By which point like a hurricane leaving a trail of destruction he’s doing the same thing to the next project and his staff can’t be disturbed. Naturally. A cycle which continues until either something blows up that he can’t pin on the Business as Usual staff and he’s fired, or he’s promoted. (either because management think he’s doing a good job, or because everybody technical deploys the “failing upwards” technique of ridding themselves of somebody useless.

Once at such rarefied heights (where hopefully he’ll suffocate) he has two options to explain the poor performance of the programs he’s been responsible for.

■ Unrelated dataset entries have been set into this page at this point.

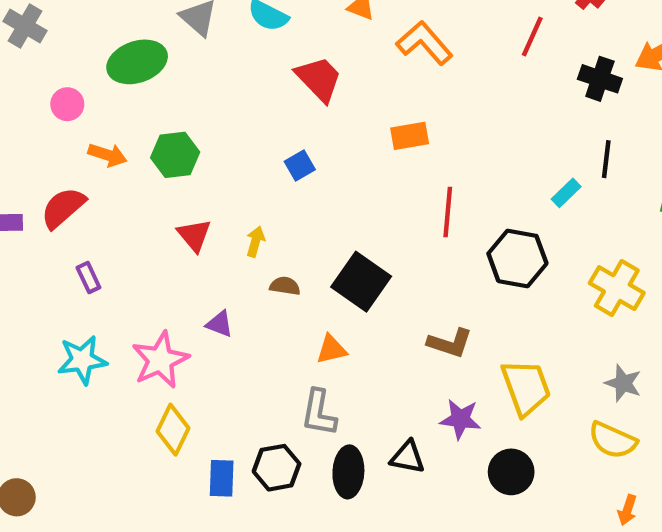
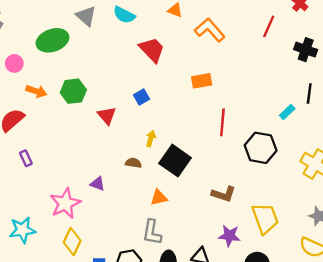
red triangle: (194, 235) -> (107, 115), moved
yellow arrow: (255, 242) -> (151, 139), moved
cyan star: (82, 360) -> (22, 230), moved

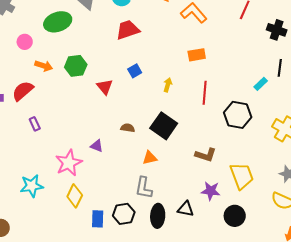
red trapezoid: (152, 50) -> (128, 30), moved, turned -65
orange rectangle: (202, 81) -> (197, 55), moved
yellow arrow: (151, 139) -> (168, 85), moved

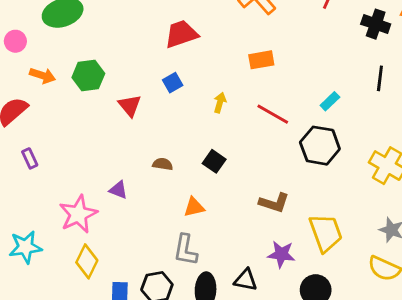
red trapezoid: (128, 30) -> (181, 34), moved
cyan rectangle: (261, 84) -> (330, 101), moved
red line: (205, 93) -> (273, 114), turned -65
black square: (164, 126) -> (214, 161), size x0.6

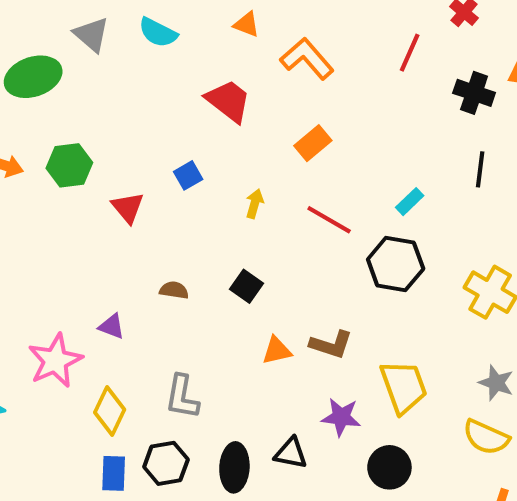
red trapezoid: (181, 34) -> (228, 101), moved, turned 57
orange rectangle: (261, 60) -> (313, 143), turned -30
orange triangle: (194, 207) -> (277, 351), moved
gray L-shape: (186, 250) -> (182, 397), moved
yellow diamond: (87, 261) -> (110, 411), moved

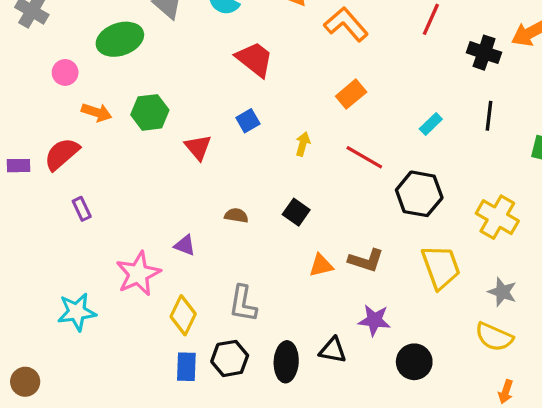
red trapezoid: (228, 101) -> (255, 59), moved
cyan rectangle: (410, 202) -> (431, 124), moved
yellow trapezoid: (404, 387) -> (441, 267), moved

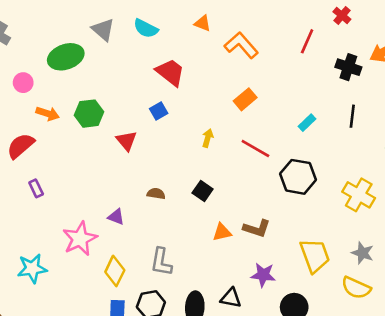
blue square: (248, 121) -> (159, 111), moved
yellow trapezoid: (441, 267) -> (315, 256), moved

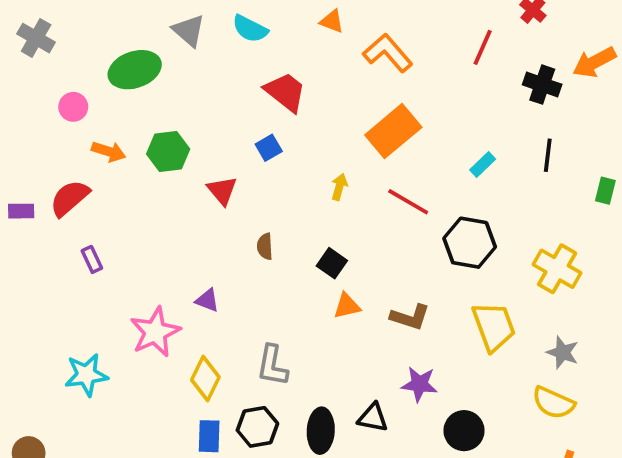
orange rectangle: (245, 99) -> (393, 131), size x1.6
brown semicircle: (156, 194) -> (265, 246), moved, turned -102
orange triangle: (222, 232) -> (347, 306), moved
yellow trapezoid: (315, 256) -> (494, 326), moved

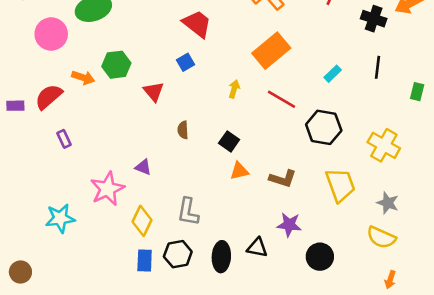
pink circle: (73, 107) -> (51, 34), size x1.6
orange arrow: (109, 152) -> (83, 78), moved

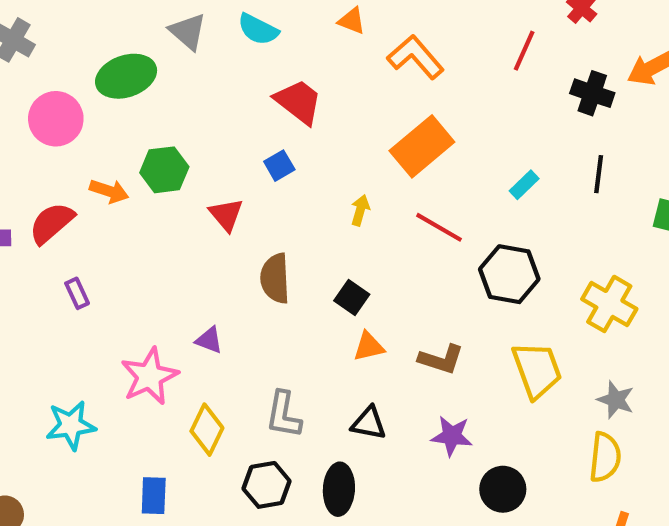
brown semicircle: (183, 130) -> (275, 278), size x1.6
yellow semicircle: (381, 237) -> (605, 457), turned -108
black triangle: (257, 248) -> (369, 423), moved
blue rectangle: (145, 260) -> (154, 496), moved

He can admit that all of his coding, working, supervisory and management practices are destructive and try to do something about the mess he’s caused, or blame his useless and apathetic developers and then outscource to India, further reducing quality of output and security but reducing cost further.

. . . so who do you think got promoted, and who do you think is at blame for the situation?

Fixing the problem though is dead simple. Hold companies liable for any costs incurred for losses by their customers should they suffer a data breach. As soon as this is enforced, and companies start going out of business for huge scale data losses then adequate security and security best practice is going to become quite a bit more important.